Required action:
Look through the listing below and report the lines that have the word "стрелецкого" in them.
+-------+
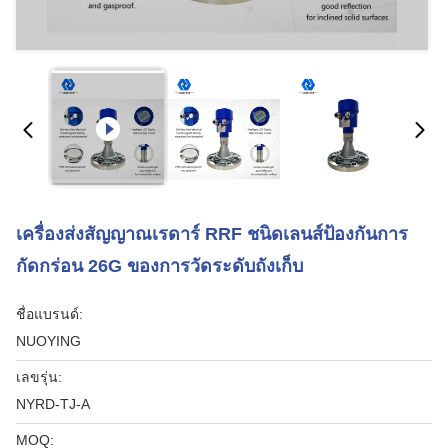
เครื่องส่งสัญญาณเรดาร์ RRF ชนิดเลนส์ป้องกันการ
กัดกร่อน 26G ของการวัดระดับถังเก็บ
ชื่อแบรนด์:
NUOYING
เลขรุ่น:
NYRD-TJ-A
MOQ:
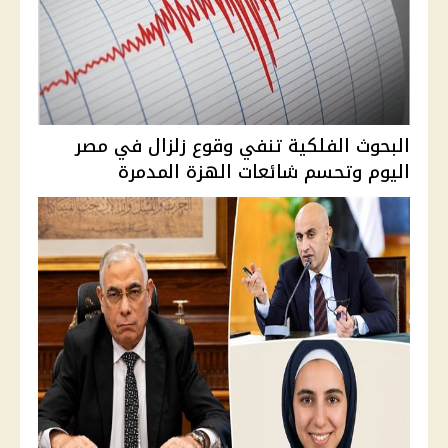
البحوث الفلكية تنفي وقوع زلزال في مصر
اليوم وتحسم شائعات الهزة المدمرة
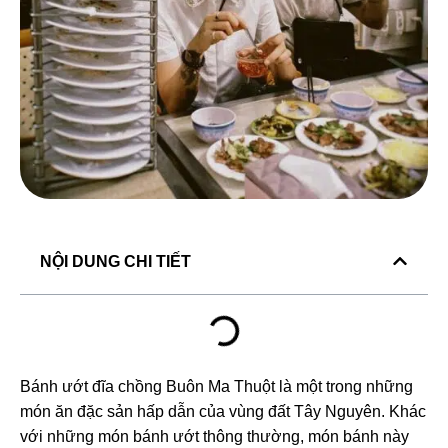
NỘI DUNG CHI TIẾT
Bánh ướt đĩa chồng Buôn Ma Thuột là một trong những
món ăn
đặc sản
hấp dẫn của vùng đất Tây Nguyên. Khác
với những món bánh ướt thông thường, món bánh này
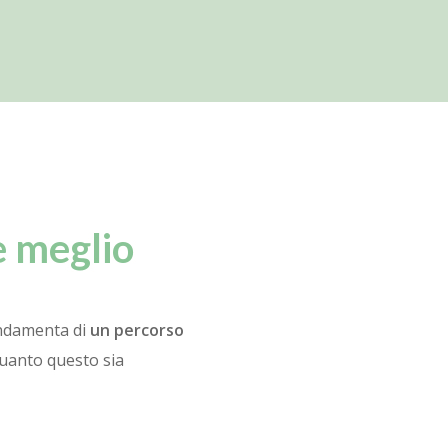
e meglio
ondamenta di
un percorso
quanto questo sia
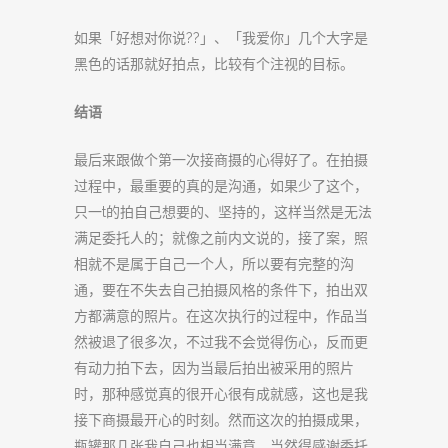
如果「好想对你说??」、「我爱你」几个大字是
黑色的话那就好拍点，比较有个注视的目标。
结语
最后来跟做个第一次接商摄的心得好了。在拍摄
过程中，最重要的真的是沟通，如果少了这个，
只一t的拍自己想要的、坚持的，这样当然是无法
满足委托人的；就像之前内文说的，接了案，照
相就不是属于自己一个人，所以要有完整的沟
通，要在不失去自己拍摄风格的条件下，拍出双
方都满意的照片。在这次执行的过程中，作品当
然被退了很多次，不过我不会觉得伤心，反而更
有动力拍下去，因为当最后拍出被采用的照片
时，那种感觉真的很开心很有成就感，这也是我
接下商摄最开心的时刻。然而这次的拍摄成果，
瓶罐那几张我自己也相当满意，当然得感谢委托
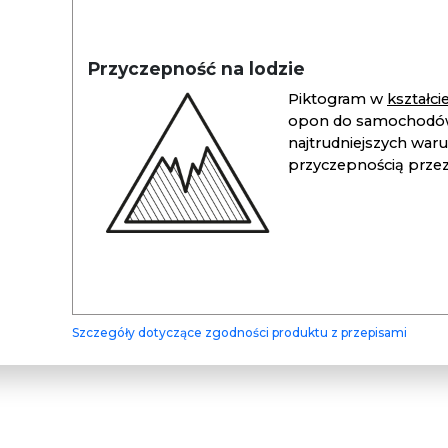
Przyczepność na lodzie
Piktogram w
kształc
opon do samochodów
najtrudniejszych war
przyczepnością przez 
Szczegóły dotyczące zgodności produktu z przepisami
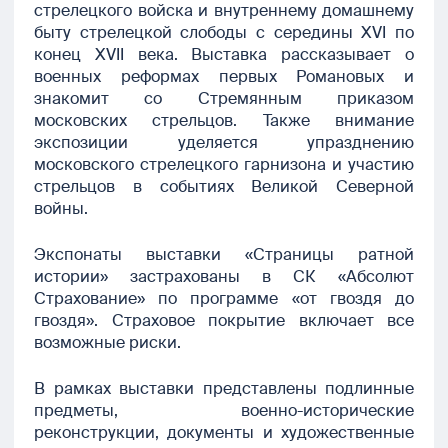
стрелецкого войска и внутреннему домашнему
быту стрелецкой слободы с середины XVI по
конец XVII века. Выставка рассказывает о
военных реформах первых Романовых и
знакомит со Стремянным приказом
московских стрельцов. Также внимание
экспозиции уделяется упразднению
московского стрелецкого гарнизона и участию
стрельцов в событиях Великой Северной
войны.
Экспонаты выставки «Страницы ратной
истории» застрахованы в СК «Абсолют
Страхование» по программе «от гвоздя до
гвоздя». Страховое покрытие включает все
возможные риски.
В рамках выставки представлены подлинные
предметы, военно-исторические
реконструкции, документы и художественные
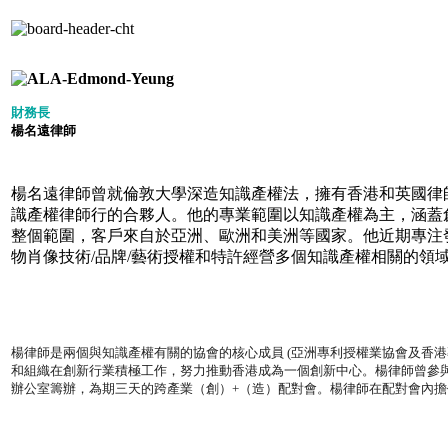
財務長
楊名遠律師
楊名遠律師曾就倫敦大學深造知識產權法，擁有香港和英國律
識產權律師行的合夥人。他的專業範圍以知識產權為主，涵蓋
整個範圍，客戶來自於亞洲、歐洲和美洲等國家。他近期專注
物肖像技術/品牌/藝術授權和特許經營多個知識產權相關的領
楊律師是兩個與知識產權有關的協會的核心成員 (亞洲專利授權業協會及香港
和組織在創新行業積極工作，努力推動香港成為一個創新中心。
楊律師曾參
辦公室籌辦，為期三天的跨產業（創）+（造）配對會。楊律師在配對會內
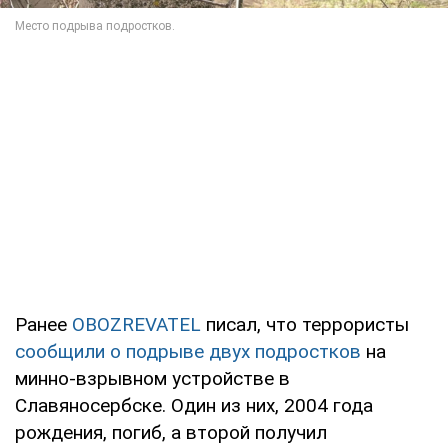
Ранее
OBOZREVATEL
писал, что террористы
сообщили о подрыве двух подростков
на
минно-взрывном устройстве в
Славяносербске. Один из них, 2004 года
рождения, погиб, а второй получил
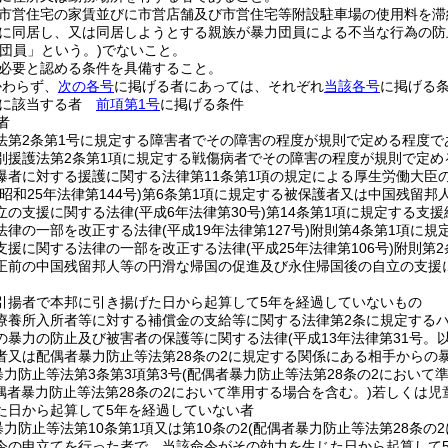
市営住宅の家賃並びに市営店舗及び市営住宅等附設駐車場の使用料を滞
に同居し、又は同居しようとする親族が暴力団員による不当な行為の防
力団員」という。)
でないこと。
必要と認める条件を具備すること。
かわらず、
次の各号
に掲げる者にあっては、それぞれ
当該各号
に掲げる
かに該当する者
前項第1号
に掲げる条件
者
法第2条第1号に規定する障害者でその障害の程度が規則で定める程度で
別援護法第2条第1項に規定する戦傷病者でその障害の程度が規則で定め
爆者に対する援護に関する法律第11条第1項の規定による厚生労働大臣
(昭和25年法律第144号)
第6条第1項に規定する被保護者又は中国残留邦
立の支援に関する法律
(平成6年法律第30号)
第14条第1項に規定する支援
法律の一部を改正する法律
(平成19年法律第127号)
附則第4条第1項に規
支援に関する法律の一部を改正する法律
(平成25年法律第106号)
附則第2
正前の中国残留邦人等の円滑な帰国の促進及び永住帰国後の自立の支援に
引揚者で本邦に引き揚げた日から起算して5年を経過していないもの
療養所入所者等に対する補償金の支給等に関する法律第2条に規定する
の暴力の防止及び被害者の保護等に関する法律
(平成13年法律第31号
者又は配偶者暴力防止等法第28条の2に規定する関係にある相手からの
暴力防止等法第3条第3項第3号
(配偶者暴力防止等法第28条の2において
偶者暴力防止等法第28条の2において準用する場合を含む。)
若しくは児
た日から起算して5年を経過していない者
力防止等法第10条第1項又は第10条の2
(配偶者暴力防止等法第28条の
令の申立てを行った者で、当該命令がその効力を生じた日から起算して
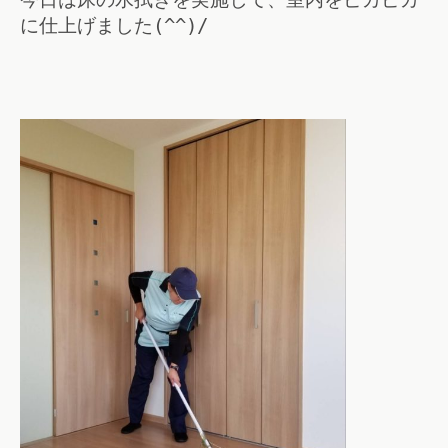
に仕上げました(^^)/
+-------+
Response area:
стрелецкого войска и внутреннему домашнему
московского стрелецкого гарнизона и участию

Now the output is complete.